The incidence of testamentary trusts, previously reserved for the wealthy and the ‘artful dodgers’ is increasingly a part of the estate planning of every-day society. These particular types of trust that only arise upon the happening of the death of the maker of the will, are invaluable in dealing with blended families, assets that would otherwise be subject to substantial tax or duty; and the maintenance of minor or disabled beneficiaries.
The freedom that these vehicles give in the estate planning process come at the expense of control. That might appear counter-intuitive as an argument because the terms of the trust are well established prior to the maker of the will dying. However, the trust has been invited into the mix and bring with it all of the complexities that have plagued the law of trusts for centuries. Not the least of which is the powers of the trustee at general law and the law’s own interpretation of certain terms and phrases in the trust document.
Even then, unintended consequences arise from situations that no one could have predicted when they were planning their testamentary dispositions. In Da Bruyn the testator had divided his state between his two sons. However, one son was disable by virtue of being compulsorily hospitalised for a mental condition so the share of the estate ear marked for that son was actioned via a discretionary testamentary trust.
The Department of Community Services took the assets into account for means test purposes and disqualified the second son for subsidised care. The trustee of the estate sought declarations about the discretionary nature of the trust. Despite that being resolved successfully, there was much deliberation about the world “or” and whether or not it should have been “of” which highlights the depth to which the Court will inquire.
The complexities of the testamentary trust were so great for one Western Australian trustee that it in fact caused him to take no action at all. Unconvinced of his power to do what the beneficiary was requesting him to do and convert certain pension assets held by the estate into an investment accessible to the beneficiary, he held of administering the estate and forced the beneficiary to bring an application for the Court to direct him to take certain actions.

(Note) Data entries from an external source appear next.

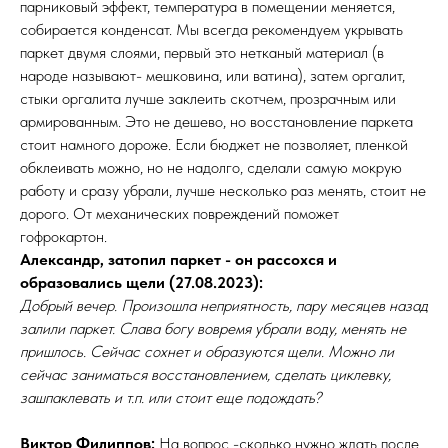
парниковый эффект, температура в помещении меняется,
собирается конденсат. Мы всегда рекомендуем укрывать
паркет двумя слоями, первый это нетканый материал (в
народе называют- мешковина, или ватина), затем оргалит,
стыки оргалита лучше заклеить скотчем, прозрачным или
армированным. Это не дешево, но восстановление паркета
стоит намного дороже. Если бюджет не позволяет, пленкой
обклеивать можно, но не надолго, сделали самую мокрую
работу и сразу убрали, лучше несколько раз менять, стоит не
дорого. От механических повреждений поможет
гофрокартон.
Александр, затопил паркет - он рассохся и
образовались щели (27.08.2023):
Добрый вечер. Произошла неприятность, пару месяцев назад
залили паркет. Слава богу вовремя убрали воду, менять не
пришлось. Сейчас сохнет и образуются щели. Можно ли
сейчас заниматься восстановлением, сделать циклевку,
зашпаклевать и т.п. или стоит еще подождать?
Виктор Филиппов:
На вопрос -сколько нужно ждать после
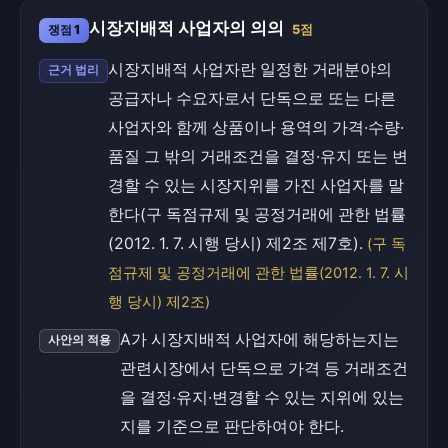
시장지배적 사업자의 의의
쟁점 1
5점
시장지배적 사업자란 일정한 거래분야의
근거 법리
공급자나 수요자로서 단독으로 또는 다른
사업자와 함께 상품이나 용역의 가격·수량·
품질 그 밖의 거래조건을 결정·유지 또는 변
경할 수 있는 시장지위를 가진 사업자를 말
한다(구 독점규제 및 공정거래에 관한 법률
(2012. 1. 7. 시행 당시) 제2조 제7호).
(구 독
점규제 및 공정거래에 관한 법률(2012. 1. 7. 시
행 당시) 제2조)
A가 시장지배적 사업자에 해당하는지는
사안의 적용
관련시장에서 단독으로 가격 등 거래조건
을 결정·유지·변경할 수 있는 지위에 있는
지를 기준으로 판단하여야 한다.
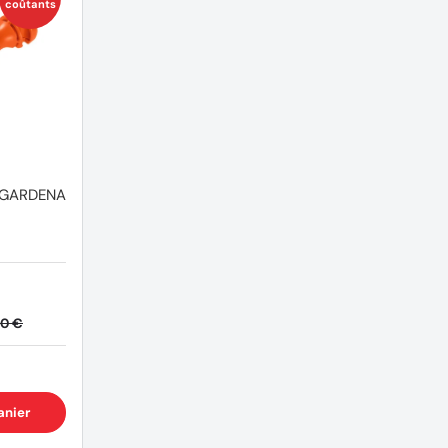
coûtants
 GARDENA
40 €
anier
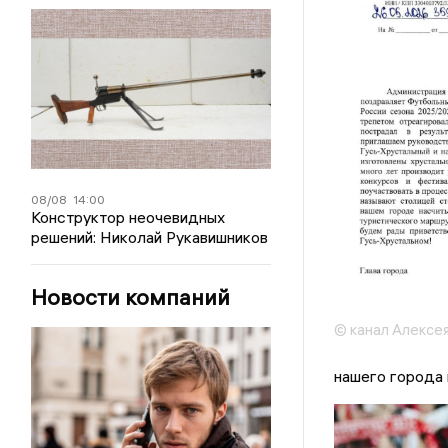
08/08
14:00
Конструктор неочевидных
решений: Николай Рукавишников
Новости компаний
© канал Алексе
нашего города 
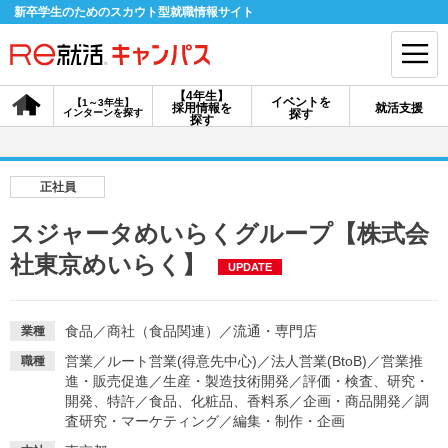
新卒学生のためのスカウト型就職情報サイト
【4年生】
イベントを
【1～3年生】
採用情報を
就活支援
インターンを探す
探す
会員登録
ログイン
探す
会員ID・パスワードを忘れた方はこちら
正社員
探す
スジャータめいらくグループ【株式会
社東京めいらく】
UPDATE
【4年生】
【4年生】
【1～3年生】
採用情報を探す
説明会を探す
インターンを探す
食品
／
商社（食品関連）
／
流通・専門店
業種
営業
／
ルート営業(得意先中心)
／
法人営業(BtoB)
／
営業推
職種
イベントを探す
スカウト
お知らせ
進・販売促進
／
生産・製造技術開発
／
評価・検査、研究・
開発、特許
／
食品、化粧品、香料系
／
企画・商品開発
／
調
査研究・マーケティング
／
編集・制作・企画
就活ノウハウ・サポート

There was doubt over whether or not the terms of the testamentary trust empowered the trustee to do what was being asked. In concluding that there was scope for the trustee to do what the beneficiary wanted, the Court was forced to imply certain powers by broadly reading one clause of the trust deed. None of what was being ventilated in the Court would have been the subject of any deliberations by the testator, who at the time of making the will was concerned with ensuring that the beneficiaries received the proceeds of his compensation claim in the most efficient way possible.
In such circumstances, efficiency of administration and the wishes of the testator are not the primary considerations of the Court. There is however, an almost manufactured result when there is not really a dispute in play and no person is resisting the rights asserted by any other. The Court is then charged with the responsibility of ensuring prudent administration takes place in a just manner, while at least attempting to have the parties leave with what they came for.
The most careful drafting and planning will only ever account for the majority of situations.Parties that are engaging in estate planning and structuring must be cognoscente of the significant prospect of confusion about the terms of their testamentary documents and the likelihood that it will lead to some interpretation, re-classification or even re-drafting because of confusion, dispute or even changes in the law itself.